Ociepka was an amateur, self-taught artist, ‘primitivist,’ and an incredibly talented and inspired theosopher. He didn’t continue his education past elementary school. After his father died, when Teofil was merely fifteen years old, he started supporting his family. He took up all kinds of jobs, to eventually start working at a mine, and remain a miner until his retirement. At the same time, he was one of the leaders of the so called Janów Occultist Community, members of which also included, among others, Ewald Gawlik and Erwin Sówka. Their paintings are characterised by an aura of mystery and symbolism, even though they all had very specific, local roots. They came from social circles tied to the oldest districts of industrial Silesia: Janów, Szopienice, Giszowiec, and Nikiszowiec. They carefully reproduced and documented their day-to-day life in those particular civilisational and cultural spheres, their everyday landscape, customs, and local belief systems, at the same time enhancing them with fantastic themes.
Despite their similar interests, works of the Janów painters distinctly reflected the respective, unique characters. Ociepka’s painting oeuvre especially stood out among them, which earned him a global recognition. His paintings are exceptional in how they blend excerpts from life of miners, Silesian fairy tales, and occultist literature. They are characterised by visionary invention and bold use of colour. Altogether, it creates an incredible combination, which intrigues anthropologists and collectors to this day.

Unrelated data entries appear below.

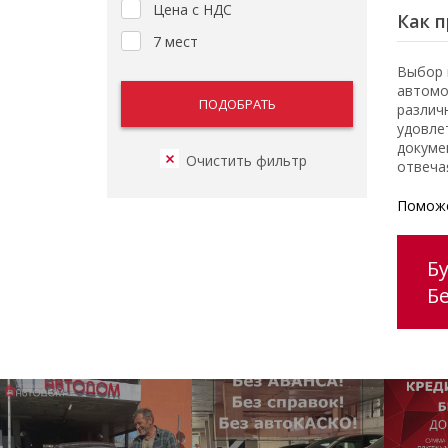
Цена с НДС
Как п
7 мест
Выбор 
автомо
различ
удовле
докуме
отвеча
Поможе
Бу
Б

During his childhood, the future painter was fascinated by Silesian beliefs; he was a keen listener of tales and legends, reader of the Grimm’s fairy tales, and was also interested in German vernacular printed materials. As a young man, he was mainly absorbed by occultist literature; he sought in it the truth about the world and a uniform religious belief system. He came across occultism as a soldier in the German army during the First World War. Upon return from the war front, he brought his first occultist books back to Janów, including the treatise Oedipus Aegyptiacus by Athanasius Kircher. Thanks to Filip Hohman, a believer in Rosicrucianism, who lived in Wirtemberg and with whom Ociepka maintained regular correspondence, he joined the Rosicrucian Lodge. He attained the status of the Master of Secret Sciences. Hohmann wrote him letters with suggestions how to proceed. He was the one who convinced him to create a stable occultist community in Janów. He claimed that he maintained a spiritual connection with his master and that he was inspiring his painting telepathically.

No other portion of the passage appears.